Several years ago, the lack of camera footage made it difficult to investigate an attempted bomb attack at the train station. In December of 2012, a man from Bonn left a blue bag on Platform 1. Inside was a bomb, which fortunately did not explode. Cameras were installed on Platform 1, but failed to record the incident. The Deutsche Bahn and the German Federal Police blamed each other at the time. The federal police accused the railway of not being willing to expand its recording capacities. Deutsche Bahn, in turn, criticized that the federal police had not given an order to record footage.
Then last November an incident at Bonn Central Station caused a stir. Members of left and right wing groups clashed. For their investigation, federal police officers were dependent on camera footage from the regional train and private cell phone recordings. Surveillance cameras on Platform 1 did not exist at that time because of the construction site.
Responding to an inquiry, Deutsche Bahn now says on that improvements have been made and that the cameras have been installed on the platform for quite some time: "The cameras on Platform 1 in Bonn's main station were already installed before carnival", said a railway spokesman. Shortly afterwards, the installation on Platform 2 was completed. The video recordings are used exclusively by the federal police for investigations into criminal offenses, the Deutsche Bahn spokesman emphasized.

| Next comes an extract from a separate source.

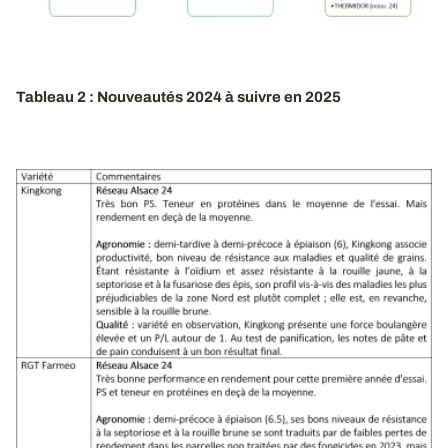
Tableau 2 : Nouveautés 2024 à suivre en 2025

Many people at the train station have not even taken note of the cameras. "I haven't noticed them yet," says a 69-year-old, "but I think it's good that they're here," he emphasizes. "I hope they're switched on." The man from Bonn remembers the incident in 2012 when the bomb on Track 1 didn't explode only because of a design flaw. "All they had then was the camera footage from the McDonalds."
A 68-year-old has not noticed the cameras on Track 1 either. But they certainly do not bother the woman from Bonn, who is regularly at the main train station. "It's for security," she says.

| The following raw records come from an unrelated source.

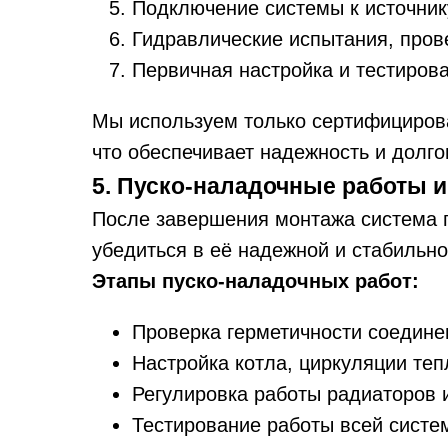
Подключение системы к источник
Гидравлические испытания, пров
Первичная настройка и тестиров
Мы используем только сертифициров
что обеспечивает надежность и долго
5. Пуско-наладочные работы и
После завершения монтажа система п
убедиться в её надежной и стабильно
Этапы пуско-наладочных работ:
Проверка герметичности соедине
Настройка котла, циркуляции теп
Регулировка работы радиаторов 
Тестирование работы всей систе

The federal police did not want to provide more specific information about the cameras. The press office pointed out that the cameras at the station are the property of Deutsche Bahn.
When asked whether the cameras could already help in police investigations, the Federal Police Directorate did not answer. When asked how long the video data is stored, the Directorate pointed out that "within the framework of the legal basis [...] personal data is stored for up to 30 days". If these recordings are needed to avert a current danger or to prosecute a crime or any type of offense, they could be stored for longer.
Video recordings stored for up to one month
The German Federal Police are allowed to use automatic image acquisition and image recording devices at railway stations. They are authorized to do so in accordance with the provisions of the Federal Police Act. Deutsche Bahn AG has entered into a contract of use with the Federal Police. Deutsche Bahn transfers the video recordings to a file which is made available to the federal police for their exclusive use. The Federal Police Act stipulates that the use of the cameras must be recognizable. An attempted bomb attack in the summer of 2006 prompted legislators to extend the storage period for video recordings to up to one month.